2. Why do we know that $c_x$ is a point between $a$ and $x$?

Answer 1

Maybe the best way to see where $c_x$ "comes from", is to do the proof:

Take $x_0=0$ for convenience, suppose $f:\mathbb R\to \mathbb R$ has (at least) $n+1$ derivatives at $0$ and let $p(x)=\sum^n_{k=0}\frac{f^{(k)}(0)}{k!}x^k$ be the Taylor (well, MacLaurin) polynomial for $f$ of dgree $n$.

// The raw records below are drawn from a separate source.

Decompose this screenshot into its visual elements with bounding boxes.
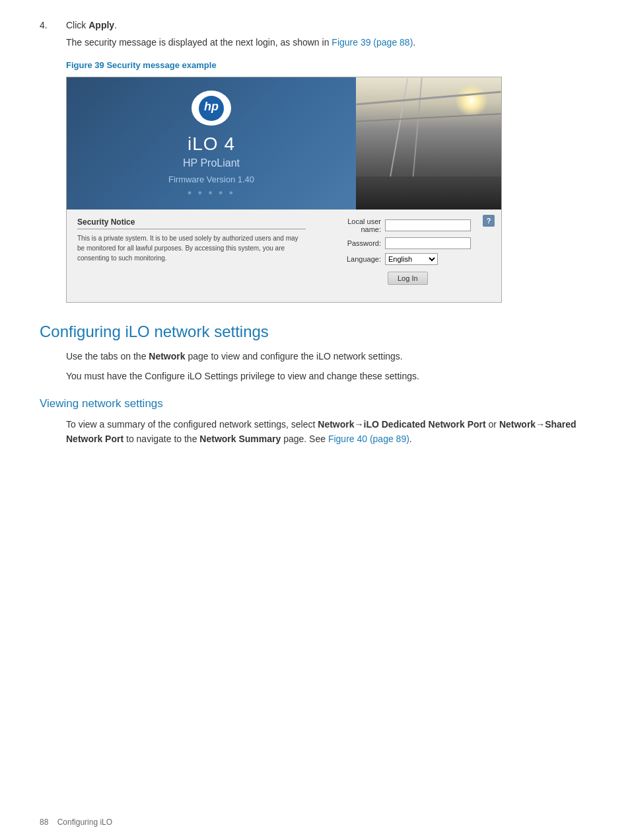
arrow-1: →: [355, 419, 364, 430]
ilo-header: hp iLO 4 HP ProLiant Firmware Version 1.…: [67, 77, 501, 210]
step-number: 4.: [40, 20, 53, 30]
network-bold-1: Network: [318, 419, 354, 430]
ilo-title: iLO 4: [188, 134, 235, 155]
network-bold: Network: [149, 351, 185, 362]
footer-section: Configuring iLO: [57, 818, 112, 827]
viewing-heading: Viewing network settings: [40, 397, 590, 410]
svg-text:hp: hp: [204, 99, 219, 112]
security-notice: Security Notice This is a private system…: [77, 217, 319, 291]
security-notice-text: This is a private system. It is to be us…: [77, 233, 306, 263]
arrow-2: →: [536, 419, 545, 430]
page-number: 88: [40, 818, 48, 827]
figure40-link[interactable]: Figure 40 (page 89): [328, 434, 409, 444]
sun-burst: [455, 84, 488, 117]
username-input[interactable]: [385, 219, 471, 231]
bridge-road: [356, 176, 501, 210]
bridge-visual: [356, 77, 501, 210]
username-row: Local user name:: [326, 217, 491, 233]
step-text: Click Apply.: [66, 20, 117, 30]
security-notice-title: Security Notice: [77, 217, 306, 229]
network-bold-2: Network: [499, 419, 536, 430]
ilo-header-right: [356, 77, 501, 210]
configuring-text1: Use the tabs on the Network page to view…: [66, 349, 590, 363]
bridge-beam-2: [356, 113, 501, 122]
language-select[interactable]: English: [385, 253, 438, 265]
password-row: Password:: [326, 237, 491, 249]
apply-bold: Apply: [88, 20, 114, 30]
hp-logo-svg: hp: [198, 95, 225, 122]
ilo-dots: ● ● ● ● ●: [188, 188, 235, 196]
configuring-text2: You must have the Configure iLO Settings…: [66, 369, 590, 383]
ilo-subtitle: HP ProLiant: [183, 157, 240, 169]
ilo-body: ? Security Notice This is a private syst…: [67, 210, 501, 302]
language-label: Language:: [326, 255, 385, 263]
login-button[interactable]: Log In: [388, 272, 428, 285]
step-4: 4. Click Apply.: [40, 20, 590, 30]
language-row: Language: English: [326, 253, 491, 265]
network-summary-bold: Network Summary: [199, 434, 281, 444]
password-input[interactable]: [385, 237, 471, 249]
figure39-link[interactable]: Figure 39 (page 88): [332, 37, 413, 48]
help-icon[interactable]: ?: [483, 215, 495, 227]
configuring-heading: Configuring iLO network settings: [40, 323, 590, 341]
ilo-firmware: Firmware Version 1.40: [168, 174, 254, 184]
username-label: Local user name:: [326, 217, 385, 233]
login-form: Local user name: Password: Language: Eng…: [319, 217, 491, 291]
figure-caption: Figure 39 Security message example: [66, 60, 590, 70]
password-label: Password:: [326, 239, 385, 247]
hp-logo: hp: [192, 91, 231, 126]
sub-description: The security message is displayed at the…: [66, 36, 590, 50]
ilo-screenshot: hp iLO 4 HP ProLiant Firmware Version 1.…: [66, 77, 502, 303]
page-footer: 88 Configuring iLO: [40, 818, 112, 827]
dedicated-port-bold: iLO Dedicated Network Port: [364, 419, 486, 430]
ilo-header-left: hp iLO 4 HP ProLiant Firmware Version 1.…: [67, 77, 356, 210]
viewing-text: To view a summary of the configured netw…: [66, 417, 590, 447]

The idea is that $p$ should be a good approximation to $f$ in some interval $I$ containing $0$. That is, $f(x)-p(x)$ should be small in this interval. We want to see how small it is.

So, fix $b\in I$. We will approximate $f(b)$ using $p$. The trick is to choose $K$ so that

$f(b)-p(b)-Kb^{n+1}=0$, and set $T(x)=f(x)-p(x)-Kx^{n+1}$.

The first thing to notice is that $T^{(k)}(0)=0$ for all $0\le k\le n$. That is, the first $n$ derivatives of $T$ at $0$ are all equal to $0$.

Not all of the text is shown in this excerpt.